Task statement - In the records below, reproduce exactly the lines from the one containing "Hospitalisation en cas de maladie grave" through the one containing "と悩む人は非常に多いものです。", both included, and omit the pictures.
-------
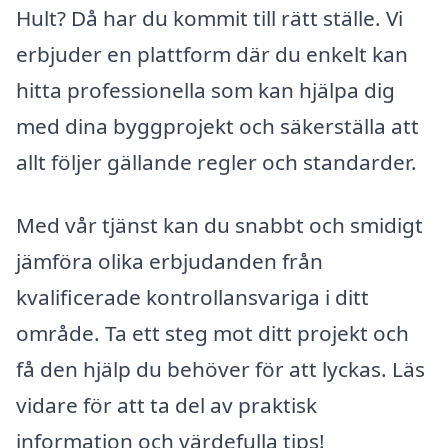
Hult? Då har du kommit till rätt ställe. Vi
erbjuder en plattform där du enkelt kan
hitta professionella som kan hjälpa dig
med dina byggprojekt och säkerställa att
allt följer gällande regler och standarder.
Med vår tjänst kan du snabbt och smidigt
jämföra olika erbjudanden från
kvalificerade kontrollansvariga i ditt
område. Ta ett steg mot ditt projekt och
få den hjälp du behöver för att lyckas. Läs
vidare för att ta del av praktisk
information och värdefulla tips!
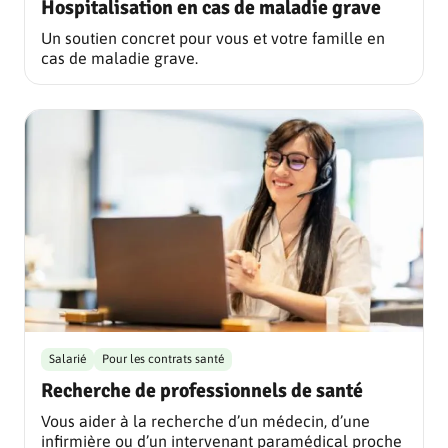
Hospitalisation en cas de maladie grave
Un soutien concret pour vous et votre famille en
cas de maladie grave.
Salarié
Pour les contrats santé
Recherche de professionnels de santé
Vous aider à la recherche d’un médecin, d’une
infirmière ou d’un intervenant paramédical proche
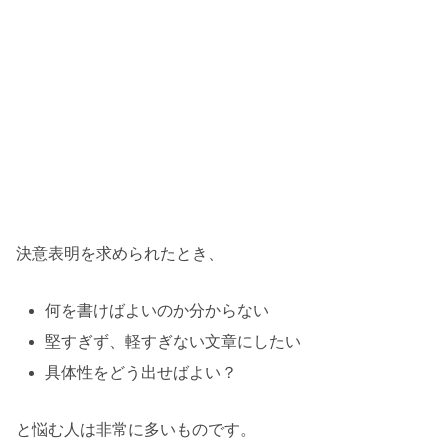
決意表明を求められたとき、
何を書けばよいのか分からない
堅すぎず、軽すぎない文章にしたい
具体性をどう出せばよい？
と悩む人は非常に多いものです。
-------
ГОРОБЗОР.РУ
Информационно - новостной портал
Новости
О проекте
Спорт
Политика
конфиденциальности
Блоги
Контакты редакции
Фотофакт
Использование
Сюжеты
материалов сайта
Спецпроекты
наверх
-------
Task output -
Hospitalisation en cas de maladie grave
Un soutien concret pour vous et votre famille en
cas de maladie grave.
Salarié
Pour les contrats santé
Recherche de professionnels de santé
Vous aider à la recherche d’un médecin, d’une
infirmière ou d’un intervenant paramédical proche
決意表明を求められたとき、
何を書けばよいのか分からない
堅すぎず、軽すぎない文章にしたい
具体性をどう出せばよい？
と悩む人は非常に多いものです。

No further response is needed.